Я, например, предпочитаю долго репетировать и быстро снимать. Я предпочитаю театральный метод работы. Даже на картине "Сибирский цирюльник" при очень высокой цене артистов мне удалось добиться того, чтобы мы имели двухнедельный репетиционный период. В Голливуде этого не будут делать никогда. Если только артисту не нужно прибавить тридцать килограмм, как Де Ниро в "Бешеном быке". Потому что стоимость артиста столь велика, что все происходит так: вы договорились, артист должен знать текст, характер понятен, если что-то не понятно, то есть два дня на освоение, и дальше профессия работает. Настолько, что, в общем-то, задачей режиссера является снимать точно по тексту. Мерил Стрип подписывает каждую страницу сценария. Могу похвастаться что она мне сказала: тебе и Майклу Николсу я позволю снимать картину со мной и не буду подписывать сценарий. До того доходит, что если вы как режиссер ей говорите: "Мерил, давай здесь скажем вместо "привет" "добрый день", она имеет право по контракту позвонить продюсеру, продюсер позвонит автору, и если автор скажет "нет", то все. Это как бы ее секыорити от слабого режиссера. То есть она знает сценарий, он ей нравится, она знает, как она будет играть, и она должна быть абсолютно гарантирована, что никакой режиссер, если она ему не доверяет по-товарищески, ничего не изменит. В такой ситуации режиссер превращается в человека, говорящего только "мотор" и "стоп". В результате, когда снята картина, приходит продюсер, и если ему не нравится режиссер, контракт кончается на последнем съемочном дне. Он может монтировать картину, если только ему доверяют. Пальцев хватит, чтобы их пересчитать. Только если уж они совсем независимые, которые на свои деньги снимают. Но на больших студиях мейджор-компани — режиссер снял, ему говорят "спасибо, до свидания", заплатят все деньги и дальше картину монтирует монтажер профессиональный, выполняя задачу продюсера. Поэтому говорить там, что это мой фильм — наивно и слишком самонадеянно.

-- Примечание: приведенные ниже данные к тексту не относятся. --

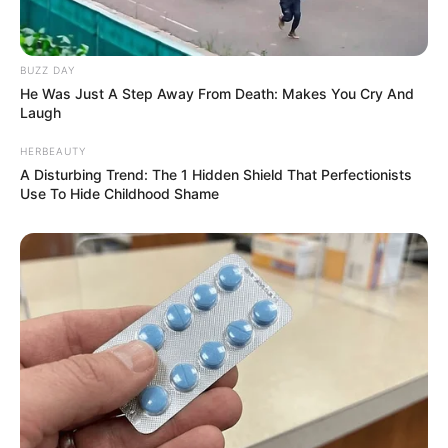
BUZZ DAY
He Was Just A Step Away From Death: Makes You Cry And
Laugh
HERBEAUTY
A Disturbing Trend: The 1 Hidden Shield That Perfectionists
Use To Hide Childhood Shame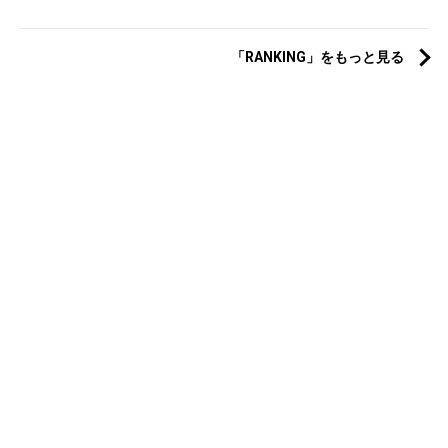
「RANKING」をもっと見る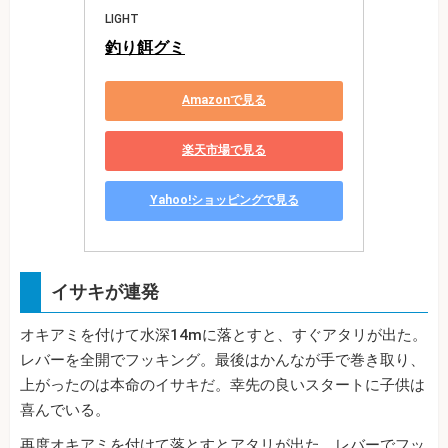
LIGHT
釣り餌グミ
Amazonで見る
楽天市場で見る
Yahoo!ショッピングで見る
イサキが連発
オキアミを付けて水深14mに落とすと、すぐアタリが出た。
レバーを全開でフッキング。最後はかんなが手で巻き取り、
上がったのは本命のイサキだ。幸先の良いスタートに子供は
喜んでいる。
再度オキアミを付けて落とすとアタリが出た。レバーでフッ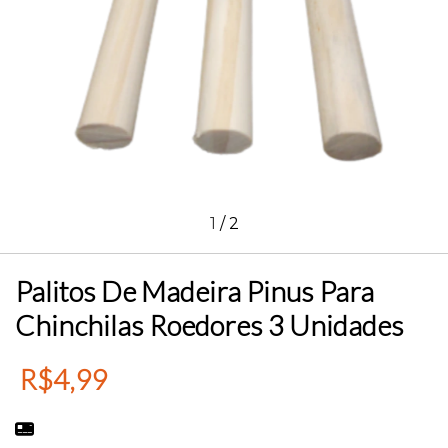
1
/
2
Palitos De Madeira Pinus Para
Chinchilas Roedores 3 Unidades
R$4,99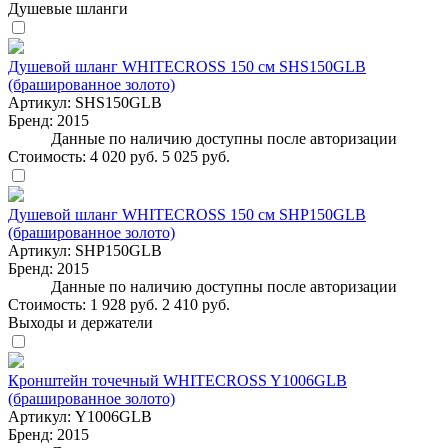
Душевые шланги
Душевой шланг WHITECROSS 150 см SHS150GLB
(брашированное золото)
Артикул:
SHS150GLB
Бренд:
2015
Данные по наличию доступны после авторизации
Стоимость:
4 020 руб.
5 025 руб.
Душевой шланг WHITECROSS 150 см SHP150GLB
(брашированное золото)
Артикул:
SHP150GLB
Бренд:
2015
Данные по наличию доступны после авторизации
Стоимость:
1 928 руб.
2 410 руб.
Выходы и держатели
Кронштейн точечный WHITECROSS Y1006GLB
(брашированное золото)
Артикул:
Y1006GLB
Бренд:
2015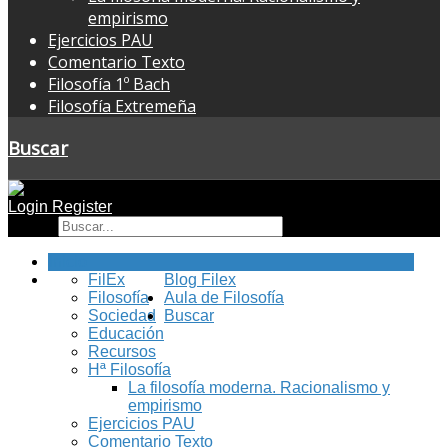
empirismo
Ejercicios PAU
Comentario Texto
Filosofía 1º Bach
Filosofía Extremeña
Buscar
Login
Register
Buscar
Inicio
FilEx
Blog Filex
Filosofía
Aula de Filosofía
Sociedad
Buscar
Educación
Recursos
Hª Filosofía
La filosofía moderna. Racionalismo y
empirismo
Ejercicios PAU
Comentario Texto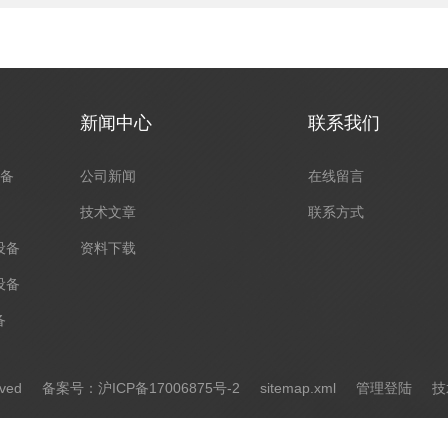
新闻中心
联系我们
设备
公司新闻
在线留言
技术文章
联系方式
设备
资料下载
设备
备
erved
备案号：沪ICP备17006875号-2
sitemap.xml
管理登陆
技术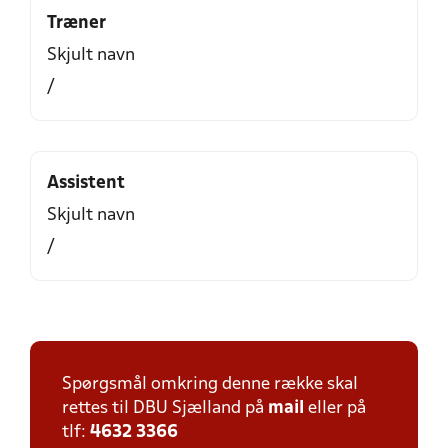
Træner
Skjult navn
/
Assistent
Skjult navn
/
Spørgsmål omkring denne række skal
rettes til DBU Sjælland på
mail
eller på
tlf:
4632 3366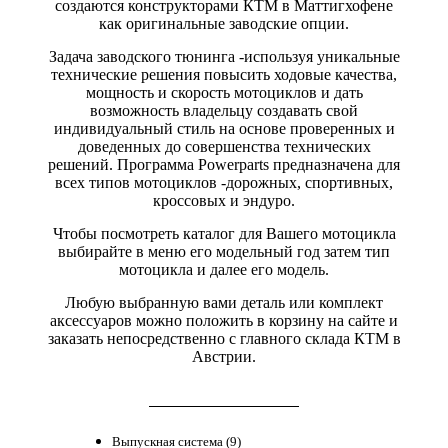
создаются конструкторами КТМ в Маттигхофене
как оригинальные заводские опции.
Задача заводского тюнинга -используя уникальные
технические решения повысить ходовые качества,
мощность и скорость мотоциклов и дать
возможность владельцу создавать свой
индивидуальный стиль на основе проверенных и
доведенных до совершенства технических
решений. Программа Powerparts предназначена для
всех типов мотоциклов -дорожных, спортивных,
кроссовых и эндуро.
Чтобы посмотреть каталог для Вашего мотоцикла
выбирайте в меню его модельный год затем тип
мотоцикла и далее его модель.
Любую выбранную вами деталь или комплект
аксессуаров можно положить в корзину на сайте и
заказать непосредственно с главного склада КТМ в
Австрии.
Выпускная система (9)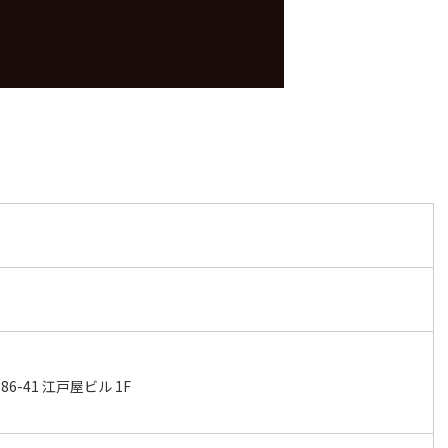
-41 江戸屋ビル 1F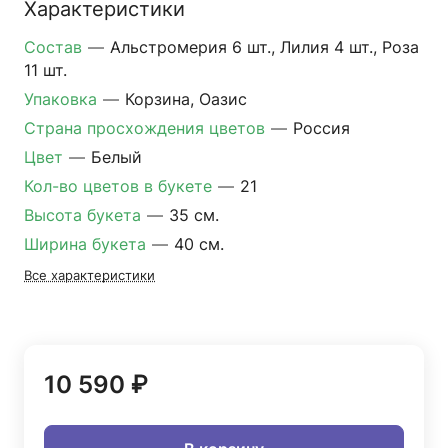
Характеристики
Состав
—
Альстромерия 6 шт., Лилия 4 шт., Роза
11 шт.
Упаковка
—
Корзина, Оазис
Страна просхождения цветов
—
Россия
Цвет
—
Белый
Кол-во цветов в букете
—
21
Высота букета
—
35 см.
Ширина букета
—
40 см.
Все характеристики
10 590 ₽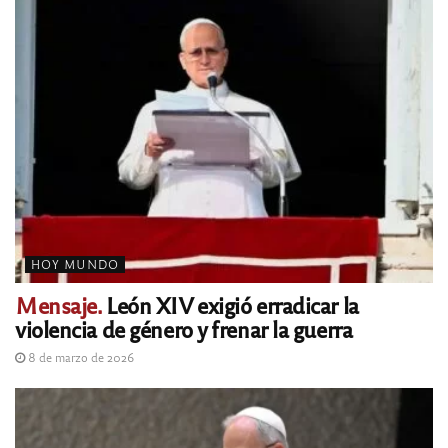
HOY MUNDO
Mensaje.
León XIV exigió erradicar la
violencia de género y frenar la guerra
8 de marzo de 2026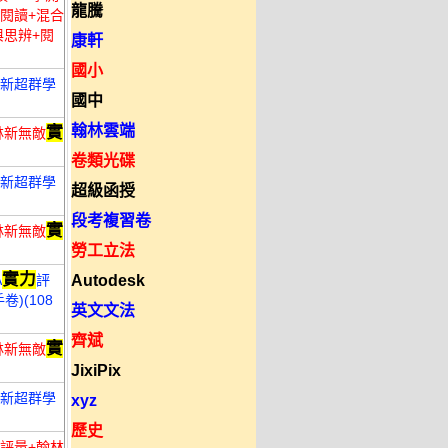
龍騰
新閱讀+混合
與思辨+閱
康軒
國小
一新超群學
國中
翰林雲端
實
林新無敵
卷類光碟
一新超群學
超級函授
段考複習卷
實
林新無敵
勞工立法
實力
A
評
Autodesk
)(108
英文文法
齊斌
實
林新無敵
JixiPix
一新超群學
xyz
歷史
就評量+翰林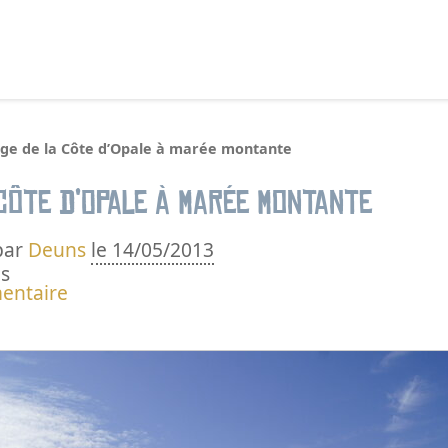
echercher :
age de la Côte d’Opale à marée montante
Côte d’Opale à marée montante
par
Deuns
le 14/05/2013
s
entaire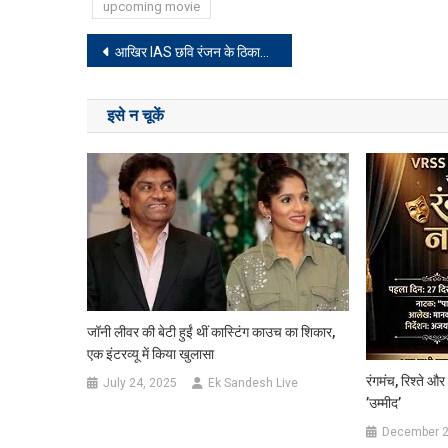
upcoming movie
Post
आखिर IAS छवि रंजन के ठिकानों पर ही ED की रेड क्यों?
navigation
इसे न चूकें
जॉनी लीवर की बेटी हुईं थीं कास्टिंग काउच का शिकार,
एक इंटरव्यू में किया खुलासा
रंगमंच, रिश्ते 
July 24, 2025
Ek Sandesh Live
’उम्मीद’
December 2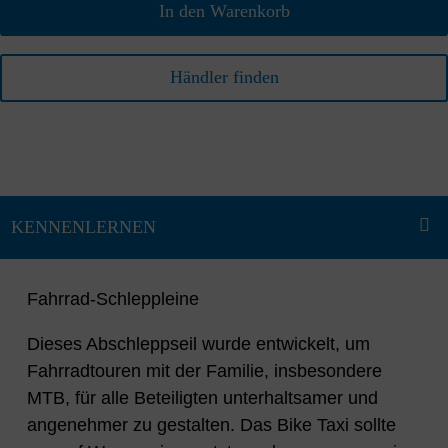
In den Warenkorb
Händler finden
Fahrrad-Schleppleine
Dieses Abschleppseil wurde entwickelt, um
Fahrradtouren mit der Familie, insbesondere
MTB, für alle Beteiligten unterhaltsamer und
angenehmer zu gestalten. Das Bike Taxi sollte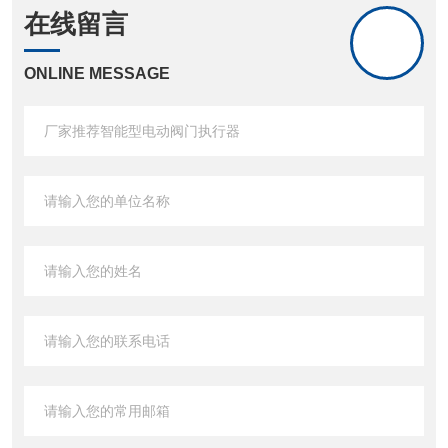
在线留言
ONLINE MESSAGE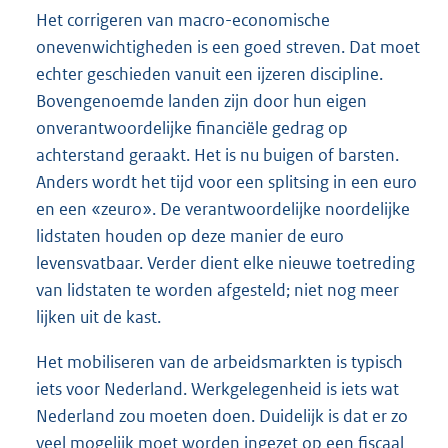
Het corrigeren van macro-economische
onevenwichtigheden is een goed streven. Dat moet
echter geschieden vanuit een ijzeren discipline.
Bovengenoemde landen zijn door hun eigen
onverantwoordelijke financiële gedrag op
achterstand geraakt. Het is nu buigen of barsten.
Anders wordt het tijd voor een splitsing in een euro
en een «zeuro». De verantwoordelijke noordelijke
lidstaten houden op deze manier de euro
levensvatbaar. Verder dient elke nieuwe toetreding
van lidstaten te worden afgesteld; niet nog meer
lijken uit de kast.
Het mobiliseren van de arbeidsmarkten is typisch
iets voor Nederland. Werkgelegenheid is iets wat
Nederland zou moeten doen. Duidelijk is dat er zo
veel mogelijk moet worden ingezet op een fiscaal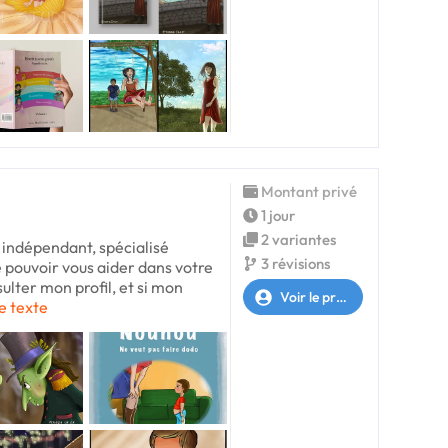
Montant privé
1 jour
2 variantes
r indépendant, spécialisé
3 révisions
de pouvoir vous aider dans votre
sulter mon profil, et si mon
Voir le profil
le texte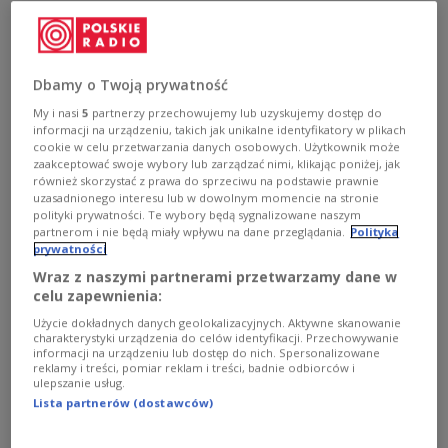
- Śmierć Ludwika Dorna to dla mnie bardzo smutna
wiadomość. To ważna dla Polski postać, wyrazy
głębokiego współczucia dla najbliższych - powiedział w
czwartek w Londynie prezydent Andrzej Duda.
Dbamy o Twoją prywatność
Zobacz więcej na temat:
POLSKA
odeszli 2022
polityka
My i nasi
5
partnerzy przechowujemy lub uzyskujemy dostęp do
Andrzej Duda
prezydent
informacji na urządzeniu, takich jak unikalne identyfikatory w plikach
cookie w celu przetwarzania danych osobowych. Użytkownik może
zaakceptować swoje wybory lub zarządzać nimi, klikając poniżej, jak
również skorzystać z prawa do sprzeciwu na podstawie prawnie
uzasadnionego interesu lub w dowolnym momencie na stronie
polityki prywatności. Te wybory będą sygnalizowane naszym
partnerom i nie będą miały wpływu na dane przeglądania.
Polityka
prywatności
Wraz z naszymi partnerami przetwarzamy dane w
celu zapewnienia:
Użycie dokładnych danych geolokalizacyjnych. Aktywne skanowanie
charakterystyki urządzenia do celów identyfikacji. Przechowywanie
informacji na urządzeniu lub dostęp do nich. Spersonalizowane
reklamy i treści, pomiar reklam i treści, badnie odbiorców i
"Z przykrością przyjąłem informację o
ulepszanie usług.
śmierci". Politycy żegnają Ludwika Dorna
Lista partnerów (dostawców)
- Z przykrością przyjąłem informację o śmierci Ludwika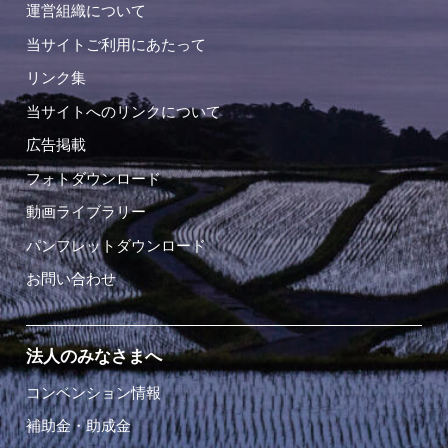
運営組織について
当サイトご利用にあたって
リンク集
当サイトへのリンクについて
広告掲載
フォトダウンロード
動画ライブラリー
パンフレットダウンロード
お問い合わせ
法人のみなさまへ
コンベンション情報
補助金・助成金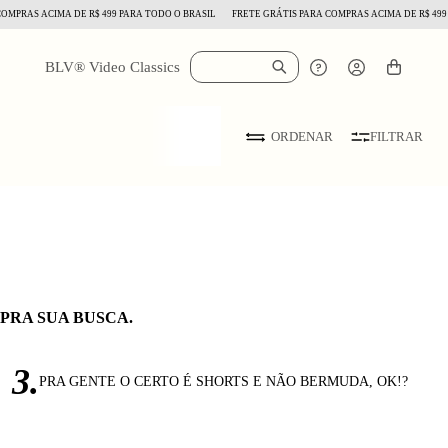
MPRAS ACIMA DE R$ 499 PARA TODO O BRASIL
FRETE GRÁTIS PARA COMPRAS ACIMA DE R$ 499 P
BLV® Video Classics
FILTRAR
ORDENAR
RA SUA BUSCA.
3.
PRA GENTE O CERTO É SHORTS E NÃO BERMUDA, OK!?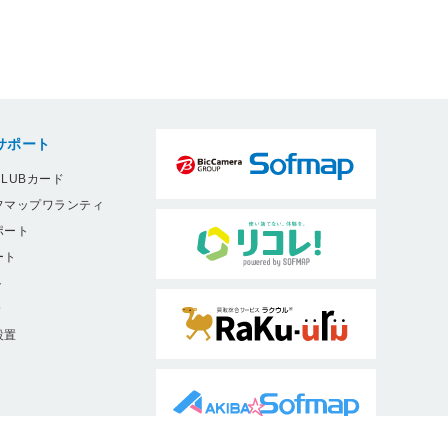
サポート
LUBカード
フマップワランティ
ポート
ート
ト
9
設置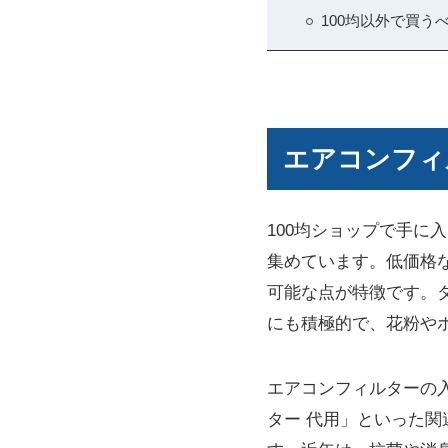
100均以外で買
エアコンフィ
100均ショップで手
集めています。低価格
可能な点が特徴です。
にも積極的で、花粉や
エアコンフィルターの入
ター 代用」といった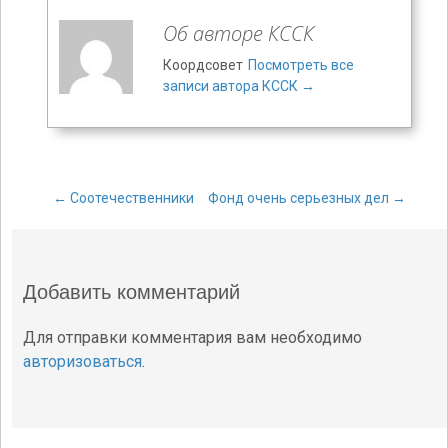
Об авторе КССК
Коордсовет
Посмотреть все
записи автора КССК
→
←
Соотечественники
Фонд очень серьезных дел
→
Навигация по
Добавить комментарий
записям
Для отправки комментария вам необходимо
авторизоваться
.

Для меня создание атмосферы начинается со сценария. Как правило, я никогда не снимал чужих сценариев, поэтому мы уже закладывали в него атмосферу, когда сценарий писали. Но как ее достичь, что это такое, и какова свобода актерская, и в чем заключается импровизация? Бергман на вопрос, импровизирует ли он, сказал: "Да. Я очень люблю актерскую импровизацию, но блистательно подготовленную". Это не означает заученность. Иногда актер приходит на площадку и начинает лепить горбатого. Ему: "Потрясающе!", а он просто не знает текст. Ушлые, профессиональные, когда им приходится играть самих себя, — тогда шутки, прибаутки, детальки, штришки, но за этим маскируется пустота. Настоящая импровизация — не потому, что я не знаю, что делать, а потому что я настолько хорошо знаю, что делать, что могу позволить себе, что угодно, ибо я уже свободно плыву в русле обстоятельств и взаимоотношения характеров.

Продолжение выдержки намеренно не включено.